PIB-PET scans were acquired during a 90-min dynamic PET acquisition. [11C]PIB was injected into an antecubital vein as a bolus, with a mean dose of 382 ± 103 MBq, and flushed with saline. The frame sequence of the PIB scan consisted of four 30-s frames, nine 1-min frames, three 3-min frames, ten 5-min frames, and two 10-min frames. PIB-PET parametric images were obtained using the noninvasive Logan graphical analysis [24] using the 60- to 90-min scans and the cerebellum as the reference region to estimate the PIB distribution volume ratios (DVR). This procedure has proved to be reliable and valid for PIB-PET studies in AD [25].

FDG-PET

FDG-PET scans were acquired with a 55-min dynamic PET acquisition. During the uptake period, arterialized venous blood was sampled every 20 s for the first 3 min, every 1 min from 3 to 5 min, every 2.5 min from 5 to 10 min, every 5 min from 10 to 35 min, and every 10 min from 35 to 55 min. The frame sequence of the FDG scan consisted of four 30-s frame, three 1-min frames, and ten 5-min frames. A Patlak plot was used to estimate the brain MRglc [26].

MRI

MRI was performed with a Philips Gyroscan Intera 1.5 T CV Nova Dual scanner (Philips, the Netherlands). MRI included axial spin echo T2-weighted images (TR = 4488 ms; TE = 100 ms, slice thickness = 6 mm, matrix = 512 × 512), and 3D T1-weighted images (TR = 25 ms, TE = 5 ms, slice thickness = 1 mm, matrix = 512 × 512).

Image analysis

All image processing and data analyses were performed at NYU blind to clinical diagnoses. MRI and PET scans were transferred to a Sun Sparc work-station (Sun Microsystems, Mountain View, CA, USA) where PIB- and FDG-PET scans were each co-registered with the corresponding MRI using a three-dimensional method based on minimizing the variance of the signal ratios [27], as implemented in the Multimodal Image Data Analysis System package (MIDAS, version 1.6) [28]. The implementation calls for a preliminary spatial alignment using intrinsic anatomical landmarks.

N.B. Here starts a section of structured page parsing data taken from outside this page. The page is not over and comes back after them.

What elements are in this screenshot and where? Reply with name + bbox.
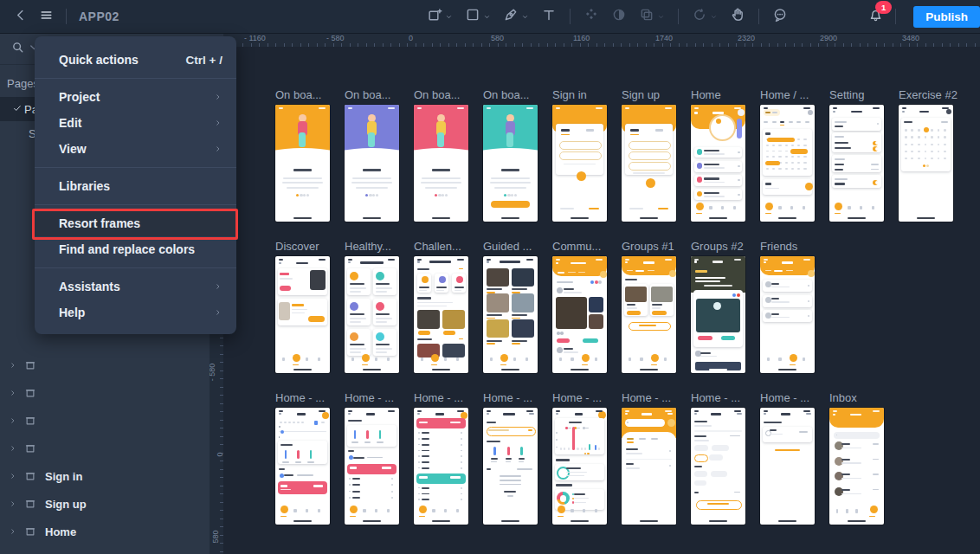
prototype-tool-button[interactable] (692, 7, 718, 26)
canvas-frame-stats[interactable] (345, 256, 399, 373)
layer-item-home-period[interactable]: Home / Period (0, 548, 210, 554)
frame-label[interactable]: Home - ... (760, 391, 809, 404)
frame-label[interactable]: Home - ... (691, 391, 740, 404)
canvas-frame-onb3[interactable] (414, 105, 468, 222)
frame-label[interactable]: Challen... (414, 240, 461, 253)
canvas-frame-guided[interactable] (483, 256, 538, 373)
frame-label[interactable]: Home - ... (414, 391, 463, 404)
canvas-frame-food[interactable] (552, 408, 607, 525)
notifications-button[interactable]: 1 (862, 3, 888, 29)
ruler-label: - 580 (209, 364, 217, 382)
main-menu-button[interactable] (33, 3, 59, 29)
frame-label[interactable]: On boa... (483, 88, 529, 101)
canvas-frame-home[interactable] (691, 105, 745, 222)
frame-label[interactable]: Healthy... (345, 240, 391, 253)
ruler-label: 3480 (902, 34, 919, 42)
frame-label[interactable]: Friends (760, 240, 797, 253)
layer-item[interactable] (0, 382, 210, 404)
comment-icon (772, 7, 788, 26)
components-tool-button[interactable] (583, 7, 599, 26)
canvas-frame-water1[interactable] (275, 408, 330, 525)
frame-label[interactable]: Groups #2 (691, 240, 744, 253)
canvas-frame-groups1[interactable] (622, 256, 676, 373)
canvas-frame-onb2[interactable] (345, 105, 399, 222)
divider (895, 9, 896, 24)
boolean-tool-button[interactable] (639, 7, 665, 26)
canvas-frame-exercise[interactable] (899, 105, 953, 222)
canvas-frame-onb4[interactable] (483, 105, 538, 222)
canvas-frame-water3[interactable] (414, 408, 468, 525)
pen-tool-button[interactable] (503, 7, 529, 26)
menu-item-find-and-replace-colors[interactable]: Find and replace colors (35, 236, 236, 262)
menu-item-help[interactable]: Help (35, 300, 236, 325)
layer-item-home[interactable]: Home (0, 520, 210, 543)
frame-label[interactable]: Groups #1 (622, 240, 674, 253)
canvas-frame-logfood[interactable] (622, 408, 676, 525)
canvas-frame-water2[interactable] (345, 408, 399, 525)
chevron-right-icon (9, 472, 17, 480)
layer-item[interactable] (0, 409, 210, 432)
frame-label[interactable]: Home (691, 88, 721, 101)
canvas-frame-onb1[interactable] (275, 105, 330, 222)
main-dropdown-menu: Quick actionsCtrl + /ProjectEditViewLibr… (35, 36, 236, 334)
frame-label[interactable]: On boa... (275, 88, 321, 101)
canvas-frame-signin[interactable] (552, 105, 607, 222)
menu-item-edit[interactable]: Edit (35, 110, 236, 136)
frame-label[interactable]: Home - ... (345, 391, 394, 404)
chevron-right-icon (214, 119, 222, 127)
layer-item-sign-in[interactable]: Sign in (0, 465, 210, 487)
add-board-tool-button[interactable] (427, 7, 453, 26)
canvas-viewport[interactable]: - 1160- 580058011601740232029003480 - 58… (210, 33, 980, 554)
canvas-frame-setting[interactable] (829, 105, 884, 222)
frame-label[interactable]: Guided ... (483, 240, 532, 253)
search-icon (10, 40, 25, 58)
layer-item-sign-up[interactable]: Sign up (0, 493, 210, 515)
publish-button[interactable]: Publish (913, 6, 980, 28)
frame-label[interactable]: Home - ... (275, 391, 325, 404)
menu-item-resort-frames[interactable]: Resort frames (35, 210, 236, 236)
canvas-frame-friends[interactable] (760, 256, 815, 373)
frame-label[interactable]: Commu... (552, 240, 601, 253)
hand-tool-button[interactable] (730, 7, 745, 26)
frame-label[interactable]: Home - ... (622, 391, 671, 404)
layer-item[interactable] (0, 437, 210, 460)
frame-label[interactable]: On boa... (345, 88, 390, 101)
menu-item-quick-actions[interactable]: Quick actionsCtrl + / (35, 47, 236, 73)
add-board-icon (427, 7, 442, 26)
shape-tool-button[interactable] (465, 7, 491, 26)
top-toolbar: APP02 1 Publish (0, 0, 980, 34)
text-tool-button[interactable] (541, 7, 557, 26)
canvas-frame-discover[interactable] (275, 256, 330, 373)
menu-item-view[interactable]: View (35, 136, 236, 162)
back-button[interactable] (7, 3, 33, 29)
board-icon (24, 359, 36, 371)
menu-item-project[interactable]: Project (35, 84, 236, 110)
canvas-frame-inbox[interactable] (829, 408, 884, 525)
canvas-frame-groups2[interactable] (691, 256, 745, 373)
canvas-frame-community[interactable] (552, 256, 607, 373)
canvas-frame-addwater[interactable] (483, 408, 538, 525)
frame-label[interactable]: Setting (829, 88, 864, 101)
comment-tool-button[interactable] (772, 7, 788, 26)
frame-label[interactable]: Sign up (622, 88, 660, 101)
frame-label[interactable]: Exercise #2 (899, 88, 957, 101)
frame-label[interactable]: Discover (275, 240, 319, 253)
frame-label[interactable]: Home - ... (483, 391, 532, 404)
chevron-down-icon (710, 13, 718, 21)
horizontal-ruler[interactable]: - 1160- 580058011601740232029003480 (223, 33, 980, 47)
frame-label[interactable]: Home / ... (760, 88, 809, 101)
mask-tool-button[interactable] (611, 7, 627, 26)
menu-item-libraries[interactable]: Libraries (35, 173, 236, 199)
canvas-frame-period[interactable] (760, 105, 815, 222)
canvas-frame-signup[interactable] (622, 105, 676, 222)
canvas-frame-addfood1[interactable] (691, 408, 745, 525)
menu-item-assistants[interactable]: Assistants (35, 274, 236, 300)
frame-label[interactable]: Home - ... (552, 391, 602, 404)
layer-item[interactable] (0, 354, 210, 377)
board-icon (24, 498, 36, 510)
frame-label[interactable]: Inbox (829, 391, 857, 404)
canvas-frame-addfood2[interactable] (760, 408, 815, 525)
canvas-frame-challenges[interactable] (414, 256, 468, 373)
frame-label[interactable]: On boa... (414, 88, 460, 101)
frame-label[interactable]: Sign in (552, 88, 587, 101)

An MRI-based automated region of interest (ROI) technique was used to sample each individual’s FDG and PIB images. The technique was validated by a manual ROI technique that is described in detail in the Appendix. The template ROI was first developed on seven MRI scans and then transferred to a co-registered MNI PET template. All PET scans were normalized to the PET template by a high-order polynomial transformation [29]. With spatial normalization parameters saved, an inverse transformation is applied to morph the ROIs back to the original FDG-PET. The standard FDG-ROI’s are then transferred to the PIB scan in real space through the co-registration. ROI positioning was verified on the MRI, but no positioning adjustments were made in this project. To maximize gray matter (GM) sampling, a probabilistic grey matter template image was derived from SPM [30] and added as template ROI (see Appendix). Nine MRI and FDG-PET validated automated ROIs were studied including: anterior putamen (APu), grey matter (GM), hippocampus (HIP), inferior parietal lobe (IP), middle frontal gyrus (MFG), posterior cingulate cortex (PCC), cerebellum (C), superior temporal gyrus (STG), thalamus (TH).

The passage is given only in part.